A Procuradora Geral da República é, na verdade, a responsável pela direcção do Ministério Público, cabendo-lhe, natural e primordialmente, assegurar a promoção da justiça e a defesa dos interesses do Estado. A sua exoneração constitui, de facto, uma competência do Presidente da República, embora o seu exercício dependa de proposta do Governo.
E é aqui que nos defrontamos com mais uma catadupa de problemas, alguns dos quais estão a minar a credibilidade da chefia do Estado, mas de igual modo alguns protagonistas do poder executivo.
Nota-se que o sobressalto cívico, de que o manifesto dos 50 é um excelente paradigma, tem vindo a medrar, mesmo em segmentos da população habitualmente mais reservados do ponto de vista da intervenção política.
Claro que na base desta agitação está o crescente e perigoso processo de descredibilização das instituições, em geral, e da justiça, em particular, com a agravante de Marcelo Rebelo de Sousa ter vindo a hipotecar, de há uns tempos para cá, o seu verdadeiro papel, tornando-se, assim, parte do problema.
Constitucionalmente, ao Presidente da República está cometido o papel fundamental de garantir o bom funcionamento das instituições democráticas, protegendo os valores basilares da democracia. Contudo, os diversos casos em que o nome de Marcelo tem estado envolvido são pouco abonatórios para a credibilidade e postura do mais alto magistrado da nação.
Este segundo mandato presidencial acabou por revelar um “novo” Marcelo, mais interventivo e mais polémico nas suas intervenções, circunstância que naturalmente contribuiu para uma quebra nos seus índices de popularidade.
E desiludam-se aqueles que pensam atribuir tal quebra a uma qualquer manobra de criação de circunstâncias ou, por outras palavras, a uma campanha manipuladora da opinião pública. Não, o que está em causa são factos concretos, reais, que abalaram a confiança dos portugueses.
Assim, não estão em causa apenas as dissoluções da Assembleia da República, sendo certo que a última provocou enorme instabilidade política, facto que contribuiu para aumentar nos portugueses um sentimento de descrença e que acabou por ter a sua máxima expressão no voto de protesto que escancarou as portas do Parlamento à extrema-direita.
Por outro lado, e mesmo sem pretender ser exaustivo, não posso deixar de recordar, entre outras, as declarações de Marcelo a desvalorizar os abusos sexuais na Igreja, bem assim como a violação dos direitos humanos no Qatar. Acrescem as mal explicadas diatribes do seu filho, “Dr. Nuno”, quer no caso das gémeas, quer na questão da Santa Casa, que também agravaram o prestígio de Marcelo. Finalmente, o próprio presidente encarregou-se, ele próprio, de elevar a fasquia da condenação pública quando prestou as incríveis declarações à imprensa estrangeira.

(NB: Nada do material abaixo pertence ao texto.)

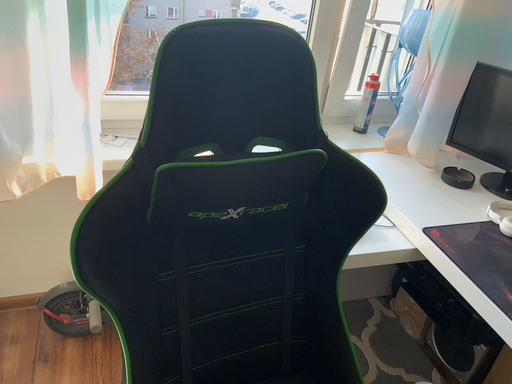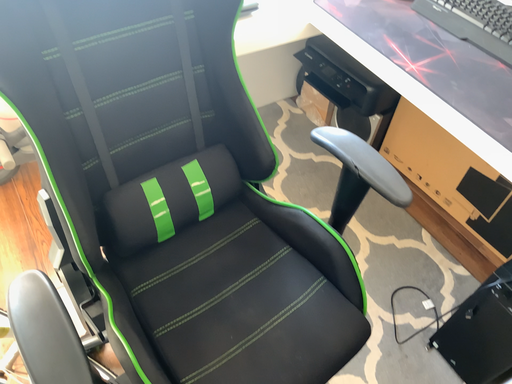 Question: How did the camera likely rotate when shooting the video?

Choices:
 (A) rotated downward
 (B) rotated upward

Answer: (A)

Da parte do governo, o panorama não é melhor: ministros impreparados, dando mostras de tão impensável quanto inadmissível ignorância, situação de que resultará uma forte aceleração do desgaste do executivo. Desse ponto de vista, Nuno Melo e Ana Paula Martins estarão na linha da frente.
Sobressai, por outro lado, um enorme défice de comunicação, como muito bem sublinhou no domingo o insuspeito Marques Mendes. A título de exemplo, referiu a saída de Fernando Araújo de CEO do SNS e a saída de Ana Jorge da Santa Casa, ambas sem a necessária explicação pública; a confusão de Miranda Sarmento sobre o défice; e as asserções de Nuno Melo sobre o serviço militar obrigatório.
Em síntese, creio poder concluir com o preocupante diagnóstico com que iniciei este texto. A Democracia portuguesa está doente e a carecer de cuidados urgentes. E repare-se que nem abordei a forma como os diversos partidos se preparam para enfrentar as próximas eleições europeias. Como se trata de matéria que não perde oportunidade, ficará para a próxima.